→ **Work item**:
Output the listing exactly as written, apart from its pictures.

----

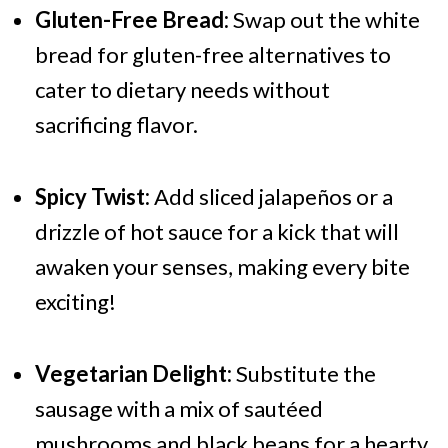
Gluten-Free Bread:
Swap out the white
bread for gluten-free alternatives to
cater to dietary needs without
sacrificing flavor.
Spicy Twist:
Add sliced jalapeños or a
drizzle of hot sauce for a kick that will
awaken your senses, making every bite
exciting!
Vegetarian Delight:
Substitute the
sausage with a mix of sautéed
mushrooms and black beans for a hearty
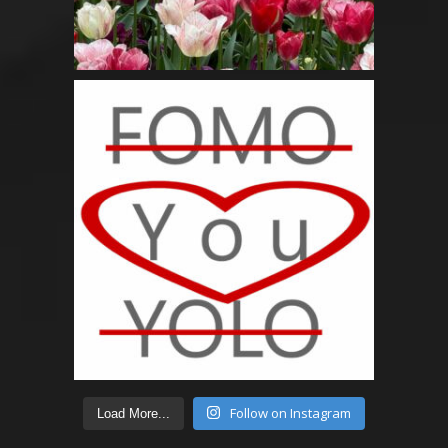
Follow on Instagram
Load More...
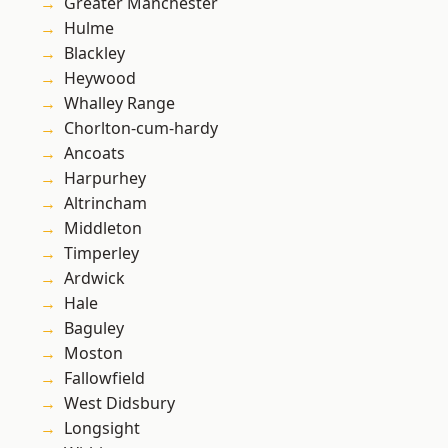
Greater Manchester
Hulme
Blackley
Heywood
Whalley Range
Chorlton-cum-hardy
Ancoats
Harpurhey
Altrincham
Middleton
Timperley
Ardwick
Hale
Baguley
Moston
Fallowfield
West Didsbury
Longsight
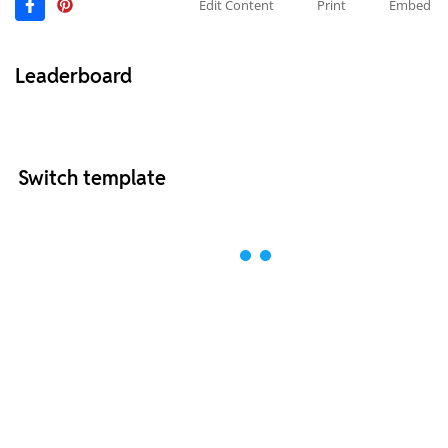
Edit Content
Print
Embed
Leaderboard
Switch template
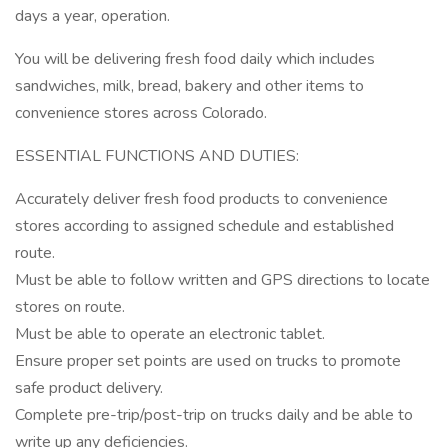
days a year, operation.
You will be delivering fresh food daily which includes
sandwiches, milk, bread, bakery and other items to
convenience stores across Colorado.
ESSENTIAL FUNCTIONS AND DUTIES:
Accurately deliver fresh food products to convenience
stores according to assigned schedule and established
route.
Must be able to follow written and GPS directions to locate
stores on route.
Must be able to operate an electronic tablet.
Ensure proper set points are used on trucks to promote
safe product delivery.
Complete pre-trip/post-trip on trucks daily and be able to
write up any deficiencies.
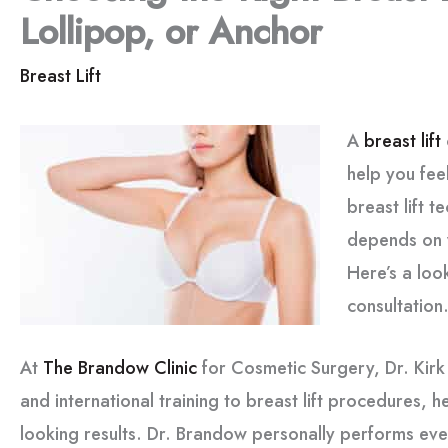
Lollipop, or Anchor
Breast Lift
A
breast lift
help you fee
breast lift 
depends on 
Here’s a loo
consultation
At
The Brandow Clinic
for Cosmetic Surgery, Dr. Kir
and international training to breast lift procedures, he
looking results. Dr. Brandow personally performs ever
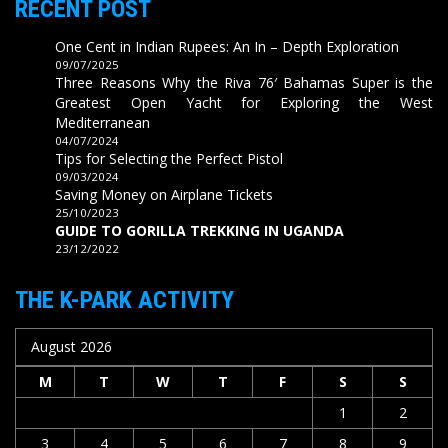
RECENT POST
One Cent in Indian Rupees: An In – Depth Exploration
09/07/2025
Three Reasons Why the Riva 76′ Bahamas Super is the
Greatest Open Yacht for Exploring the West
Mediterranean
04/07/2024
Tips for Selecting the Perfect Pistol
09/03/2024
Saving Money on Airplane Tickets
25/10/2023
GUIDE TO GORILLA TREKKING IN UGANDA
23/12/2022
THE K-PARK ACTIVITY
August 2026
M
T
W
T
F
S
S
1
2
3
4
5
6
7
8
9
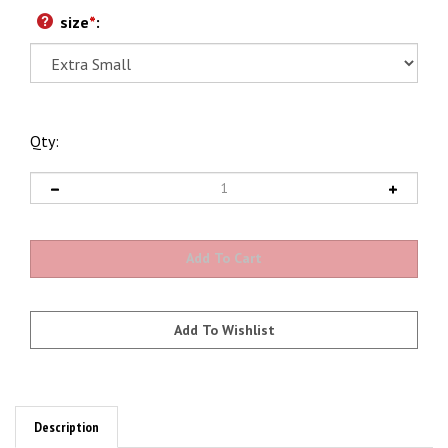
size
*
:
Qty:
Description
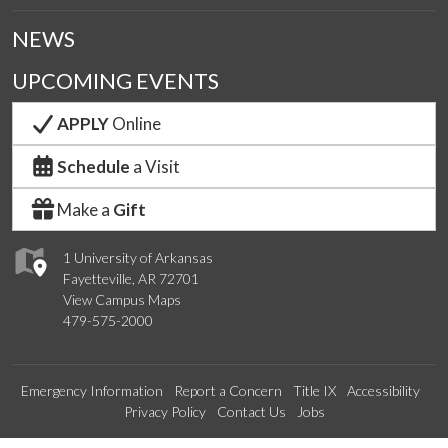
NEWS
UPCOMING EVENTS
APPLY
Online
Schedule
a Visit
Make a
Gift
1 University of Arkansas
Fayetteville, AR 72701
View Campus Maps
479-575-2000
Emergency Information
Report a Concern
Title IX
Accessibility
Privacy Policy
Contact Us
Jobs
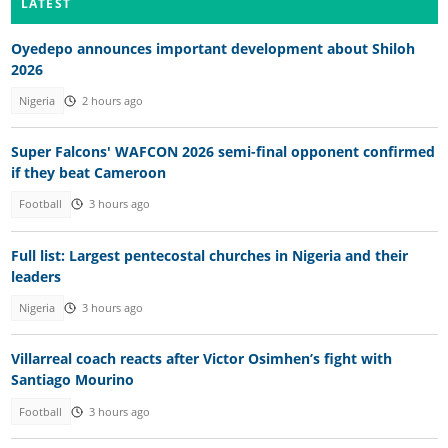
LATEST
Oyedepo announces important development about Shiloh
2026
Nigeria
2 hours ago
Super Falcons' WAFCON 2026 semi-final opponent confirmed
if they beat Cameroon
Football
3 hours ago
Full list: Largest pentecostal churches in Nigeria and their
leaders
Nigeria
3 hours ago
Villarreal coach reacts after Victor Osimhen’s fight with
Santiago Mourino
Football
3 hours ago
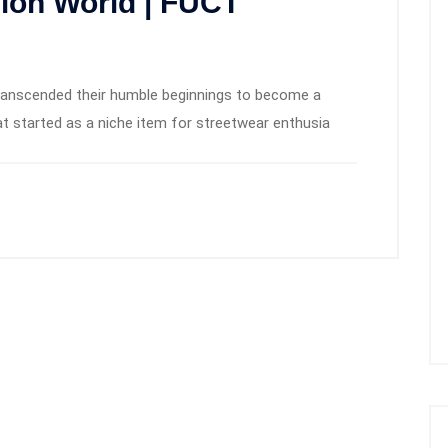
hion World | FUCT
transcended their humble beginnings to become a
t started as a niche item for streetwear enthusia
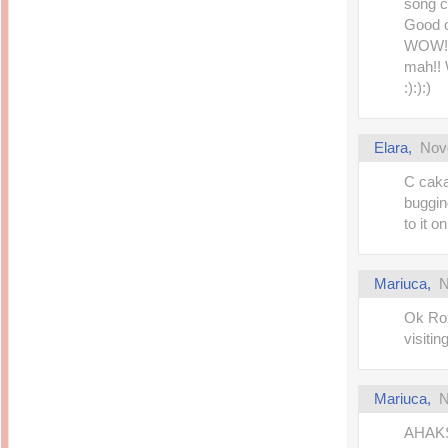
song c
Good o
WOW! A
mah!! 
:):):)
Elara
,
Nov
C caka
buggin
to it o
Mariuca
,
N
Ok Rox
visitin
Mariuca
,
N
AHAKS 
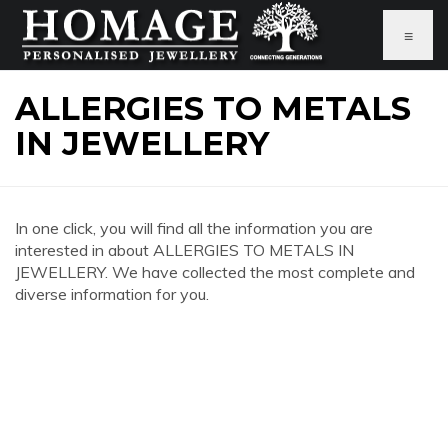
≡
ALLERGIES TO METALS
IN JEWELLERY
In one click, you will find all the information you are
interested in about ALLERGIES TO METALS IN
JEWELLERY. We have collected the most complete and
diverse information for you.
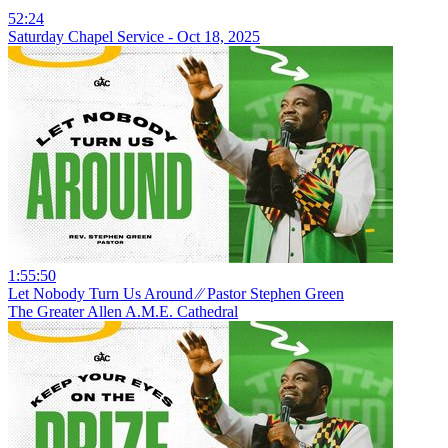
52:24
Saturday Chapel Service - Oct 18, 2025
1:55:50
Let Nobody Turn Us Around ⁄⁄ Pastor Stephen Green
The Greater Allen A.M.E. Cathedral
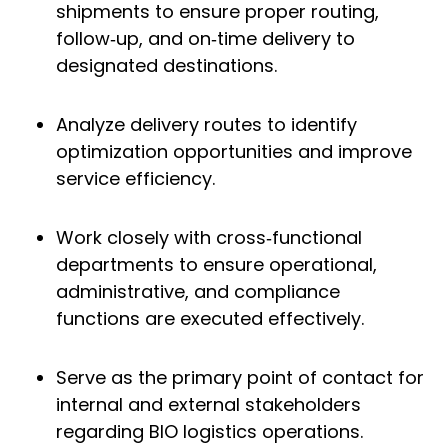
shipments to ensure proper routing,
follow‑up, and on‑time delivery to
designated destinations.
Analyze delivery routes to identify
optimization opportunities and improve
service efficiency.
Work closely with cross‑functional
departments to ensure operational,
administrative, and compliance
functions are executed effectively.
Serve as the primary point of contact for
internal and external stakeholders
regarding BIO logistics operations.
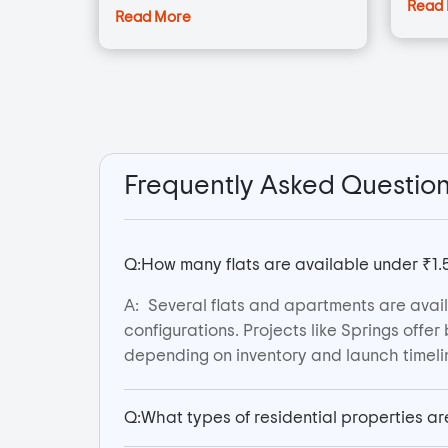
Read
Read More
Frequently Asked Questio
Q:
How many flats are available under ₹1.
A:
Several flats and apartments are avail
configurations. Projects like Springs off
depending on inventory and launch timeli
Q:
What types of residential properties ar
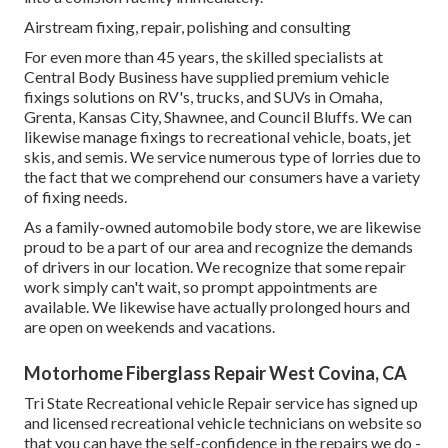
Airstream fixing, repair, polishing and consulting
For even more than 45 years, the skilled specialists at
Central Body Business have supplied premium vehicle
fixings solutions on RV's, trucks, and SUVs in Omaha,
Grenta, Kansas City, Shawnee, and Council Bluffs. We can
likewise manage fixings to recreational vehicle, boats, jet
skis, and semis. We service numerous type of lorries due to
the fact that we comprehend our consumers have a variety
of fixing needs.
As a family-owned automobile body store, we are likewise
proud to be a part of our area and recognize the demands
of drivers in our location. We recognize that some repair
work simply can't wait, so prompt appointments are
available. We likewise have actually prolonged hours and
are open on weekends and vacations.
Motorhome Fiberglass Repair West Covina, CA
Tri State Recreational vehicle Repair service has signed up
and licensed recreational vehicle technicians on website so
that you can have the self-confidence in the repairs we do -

----

→ **Written solution**:
Gluten-Free Bread:
Swap out the white
bread for gluten-free alternatives to
cater to dietary needs without
sacrificing flavor.
Spicy Twist:
Add sliced jalapeños or a
drizzle of hot sauce for a kick that will
awaken your senses, making every bite
exciting!
Vegetarian Delight:
Substitute the
sausage with a mix of sautéed
mushrooms and black beans for a hearty
Follow on Instagram
Load More...
Greater Manchester
Hulme
Blackley
Heywood
Whalley Range
Chorlton-cum-hardy
Ancoats
Harpurhey
Altrincham
Middleton
Timperley
Ardwick
Hale
Baguley
Moston
Fallowfield
West Didsbury
Longsight
Edit Content
Print
Embed
Leaderboard
Switch template
days a year, operation.
You will be delivering fresh food daily which includes
sandwiches, milk, bread, bakery and other items to
convenience stores across Colorado.
ESSENTIAL FUNCTIONS AND DUTIES:
Accurately deliver fresh food products to convenience
stores according to assigned schedule and established
route.
Must be able to follow written and GPS directions to locate
stores on route.
Must be able to operate an electronic tablet.
Ensure proper set points are used on trucks to promote
safe product delivery.
Complete pre-trip/post-trip on trucks daily and be able to
write up any deficiencies.
Lollipop, or Anchor
Breast Lift
A
breast lift
help you fee
breast lift 
depends on 
Here’s a loo
consultation
At
The Brandow Clinic
for Cosmetic Surgery, Dr. Kir
and international training to breast lift procedures, he
looking results. Dr. Brandow personally performs ever
RECENT POST
One Cent in Indian Rupees: An In – Depth Exploration
09/07/2025
Three Reasons Why the Riva 76′ Bahamas Super is the
Greatest Open Yacht for Exploring the West
Mediterranean
04/07/2024
Tips for Selecting the Perfect Pistol
09/03/2024
Saving Money on Airplane Tickets
25/10/2023
GUIDE TO GORILLA TREKKING IN UGANDA
23/12/2022
THE K-PARK ACTIVITY
August 2026
M
T
W
T
F
S
S
1
2
3
4
5
6
7
8
9
size
*
:
Qty:
Description
NEWS
UPCOMING EVENTS
APPLY
Online
Schedule
a Visit
Make a
Gift
1 University of Arkansas
Fayetteville, AR 72701
View Campus Maps
479-575-2000
Emergency Information
Report a Concern
Title IX
Accessibility
Privacy Policy
Contact Us
Jobs
LATEST
Oyedepo announces important development about Shiloh
2026
Nigeria
2 hours ago
Super Falcons' WAFCON 2026 semi-final opponent confirmed
if they beat Cameroon
Football
3 hours ago
Full list: Largest pentecostal churches in Nigeria and their
leaders
Nigeria
3 hours ago
Villarreal coach reacts after Victor Osimhen’s fight with
Santiago Mourino
Football
3 hours ago
hion World | FUCT
transcended their humble beginnings to become a
t started as a niche item for streetwear enthusia
song c
Good o
WOW! A
mah!! 
:):):)
Elara
,
Nov
C caka
buggin
to it o
Mariuca
,
N
Ok Rox
visitin
Mariuca
,
N
AHAKS 
≡
ALLERGIES TO METALS
IN JEWELLERY
In one click, you will find all the information you are
interested in about ALLERGIES TO METALS IN
JEWELLERY. We have collected the most complete and
diverse information for you.
52:24
Saturday Chapel Service - Oct 18, 2025
1:55:50
Let Nobody Turn Us Around ⁄⁄ Pastor Stephen Green
The Greater Allen A.M.E. Cathedral
shipments to ensure proper routing,
follow‑up, and on‑time delivery to
designated destinations.
Analyze delivery routes to identify
optimization opportunities and improve
service efficiency.
Work closely with cross‑functional
departments to ensure operational,
administrative, and compliance
functions are executed effectively.
Serve as the primary point of contact for
internal and external stakeholders
regarding BIO logistics operations.
Read
Read More
Frequently Asked Questio
Q:
How many flats are available under ₹1.
A:
Several flats and apartments are avail
configurations. Projects like Springs off
depending on inventory and launch timeli
Q:
What types of residential properties ar
Airstream fixing, repair, polishing and consulting
For even more than 45 years, the skilled specialists at
Central Body Business have supplied premium vehicle
fixings solutions on RV's, trucks, and SUVs in Omaha,
Grenta, Kansas City, Shawnee, and Council Bluffs. We can
likewise manage fixings to recreational vehicle, boats, jet
skis, and semis. We service numerous type of lorries due to
the fact that we comprehend our consumers have a variety
of fixing needs.
As a family-owned automobile body store, we are likewise
proud to be a part of our area and recognize the demands
of drivers in our location. We recognize that some repair
work simply can't wait, so prompt appointments are
available. We likewise have actually prolonged hours and
are open on weekends and vacations.
Motorhome Fiberglass Repair West Covina, CA
Tri State Recreational vehicle Repair service has signed up
and licensed recreational vehicle technicians on website so
that you can have the self-confidence in the repairs we do -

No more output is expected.